Official Report


  • Justice 1 Committee, 14 Jun 2006    
      • [The Convener opened the meeting at 09:49]

      • Item in Private
        • The Convener (Pauline McNeill):
          I open the 23rd meeting this year of the Justice 1 Committee. We have not received any apologies this morning; I believe that Margaret Mitchell and Mary Mulligan will be joining us shortly.

          Under item 1, I ask members to agree to take in private item 4, which is consideration of the committee's draft stage 1 report on the Criminal Proceedings etc (Reform) (Scotland) Bill, and to agree to consider subsequent drafts in private. Is that agreed?

          Members indicated agreement.

      • Subordinate Legislation
        • Civil Partnership Act 2004 (Consequential Amendments) (Scotland) Order 2006 (draft)
          • The Convener:
            Item 2 is subordinate legislation. I welcome Hugh Henry, Deputy Minister for Justice, who is accompanied by Anne Cairns, from the office of the solicitor to the Scottish Executive, and Christina Phillips, from the Scottish Executive's Justice Department.

            I invite the deputy minister to make a short opening statement on the draft Civil Partnership Act 2004 (Consequential Amendments) (Scotland) Order 2006 and then to move motion S2M-4472.

          • The Deputy Minister for Justice (Hugh Henry):
            The draft order makes consequential amendments to primary legislation to take account of civil partners. The Civil Partnership Act 2004 came into force throughout the United Kingdom in December 2005 and gave couples who have entered into a civil partnership rights and duties towards each other on the same basis as married couples.
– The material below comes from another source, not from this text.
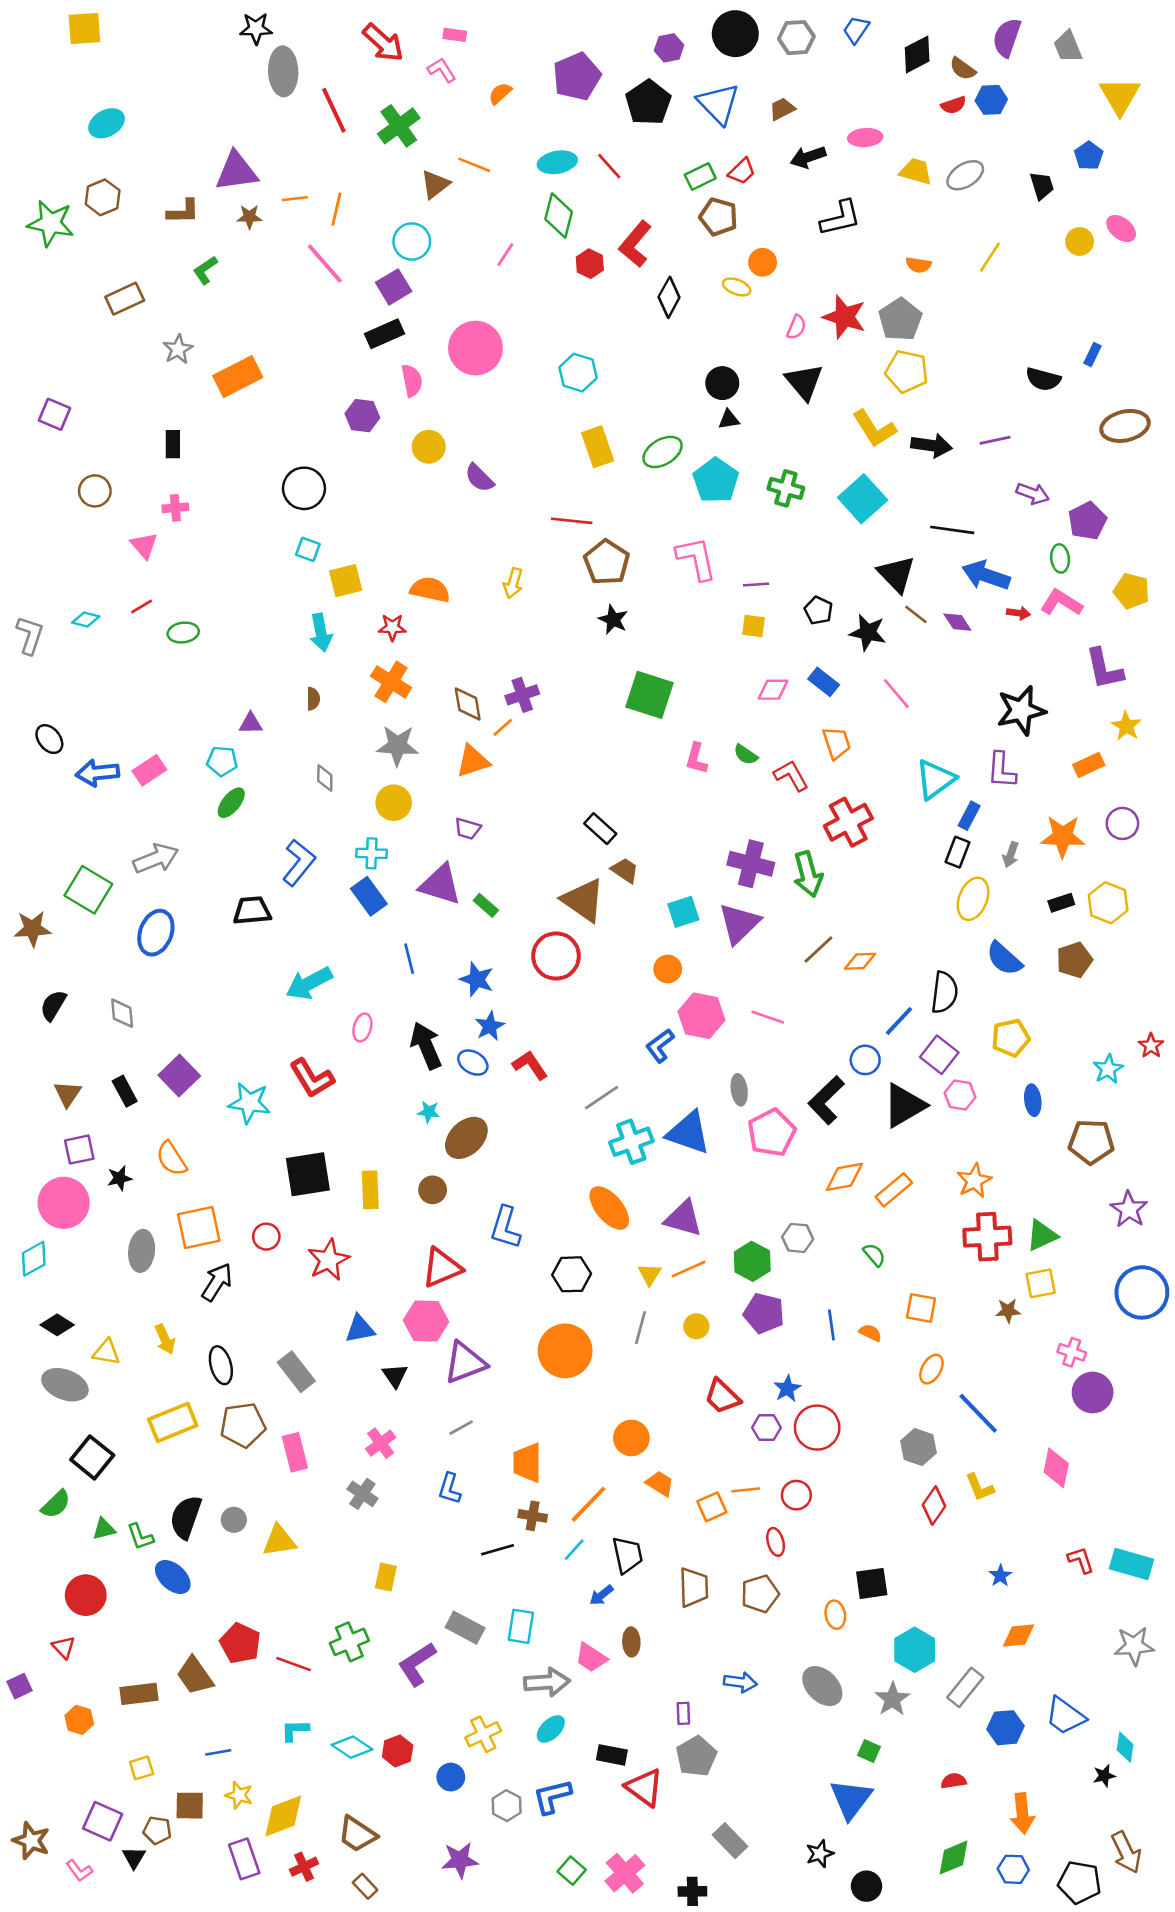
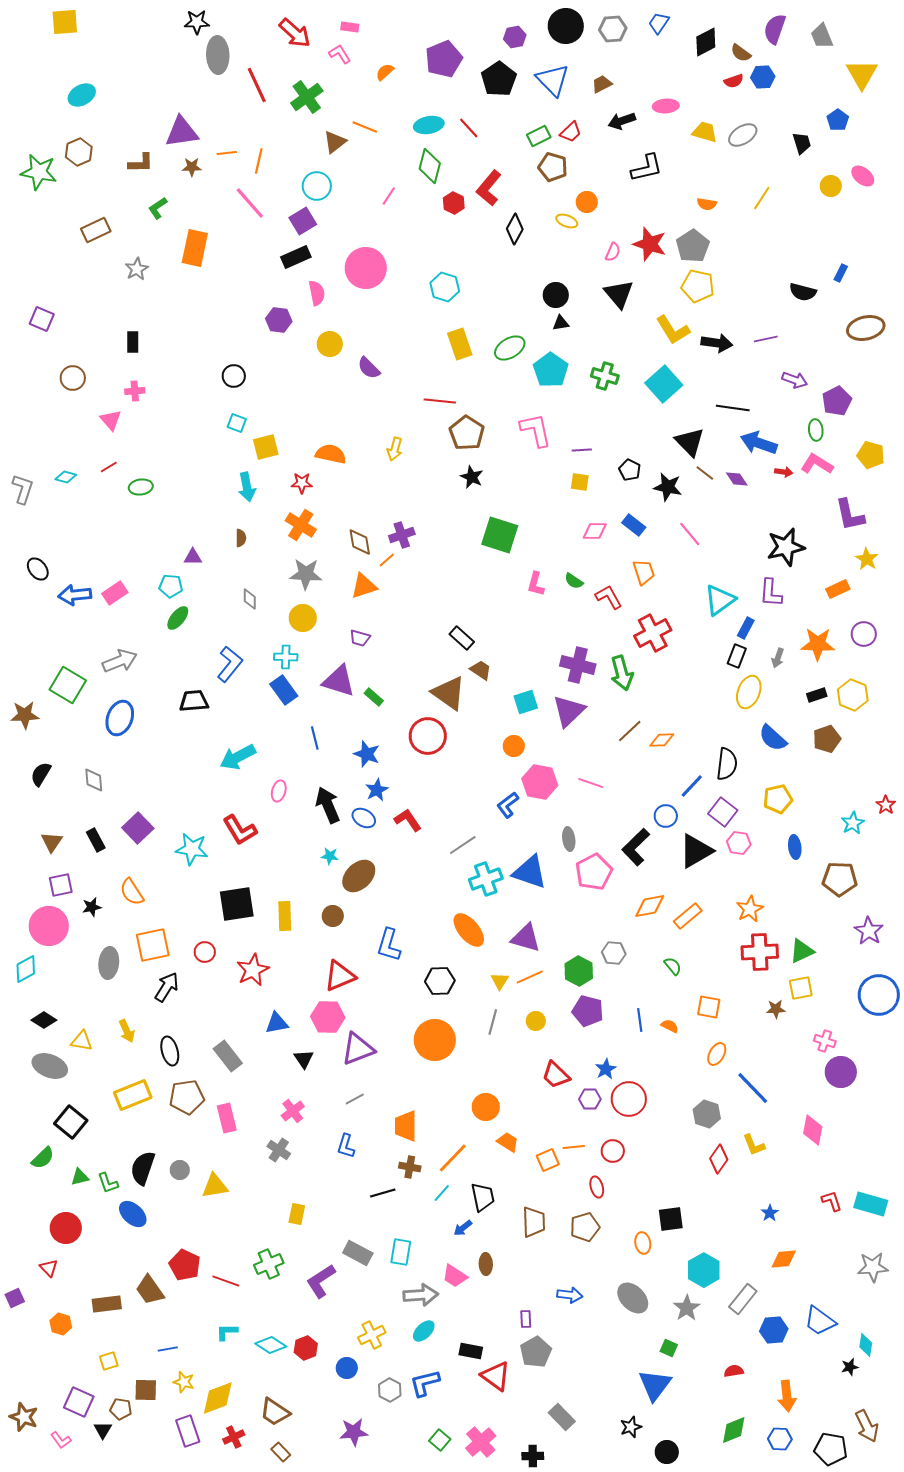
orange rectangle: (238, 377) -> (195, 248), moved, turned -51
black circle: (304, 488) -> (234, 376), size x0.7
            Schedule 28 to the 2004 act set out the required consequential amendments to Scottish primary legislation to take account of civil partnerships. The amendments pick up instances where spouses have particular rights or responsibilities and, where appropriate, extend them to civil partners.

            Given the extent to which the status of marriage is embedded in existing legislation, schedule 28 has not picked up every instance where a consequential amendment is required. The draft order before the committee provides for consequential amendments to be made to the Agricultural Holdings (Scotland) Act 1991 and the Title Conditions (Scotland) Act 2003 to include references to civil partners, as appropriate.

            I move,

          • That the Justice 1 Committee recommends that the draft Civil Partnership Act 2004 (Consequential Amendments) (Scotland) Order 2006 be approved.

          • The Convener:
            The draft order is fairly straightforward. I suppose that we will be dealing with consequential amendments in relation to the Civil Partnership Act 2004 for some time, until we ensure that we have included all the relevant acts.

          • Hugh Henry:
            Yes. As and when we identify areas that have been inadvertently missed, we will rectify them, as we have done here.

          • Motion agreed to.

          • The Convener:
            Thank you. That was short and sweet for a change.

        • Act of Sederunt (Fees of Solicitors in the Sheriff Court) (Amendment) 2006
          (SSI 2006/295)
          • The Convener:
            I refer members to the note prepared by the clerks in relation to the Act of Sederunt (Fees of Solicitors in the Sheriff Court) (Amendment) 2006. Do any members wish to comment on the instrument?

          • Stewart Stevenson (Banff and Buchan) (SNP):
            I note the letter from the legal secretary to the Lord President, which draws to our attention the fact that

            "The overall increase of 4% reflects the increase in the Notional Average Earnings Index."

            Given that the fees are, to some extent, related to the costs that are incurred, rather than to the earnings that are derived for solicitors, I remain somewhat malcontent that we pass such instruments automatically, just because the fees are aligned with the average earnings index. I say all that not because I wish to take action against the instrument, but because I want to put on the record the fact that I think that this is a relatively unsatisfactory basis on which to be doing things. Lawyers, like everybody else, should be seeking to do things more efficiently and we should be seeing savings to the public purse on the basis of their doing so.

          • The Convener:
            By and large, the fees do not affect the public purse. The instrument is about fees that can be claimed. I suppose it depends what side of the argument one is on and whether one is claiming expenses or paying them.

            There are no other comments, so we will note Stewart Stevenson's comment; he is quite correct that we should not simply pass such instruments without scrutinising them. However, we are all satisfied that we understand where the increase has come from. We certainly welcome the fairly lengthy explanation from the legal secretary to the Lord President, which I am sure also responds to the questions that Stewart Stevenson has asked in the past. We now have a full answer, which I welcome.

            Are members happy simply to note the instrument?

            Members indicated agreement.

          • The Convener:
            Members agreed earlier to take item 4 in private.

          • Meeting continued in private until 13:12.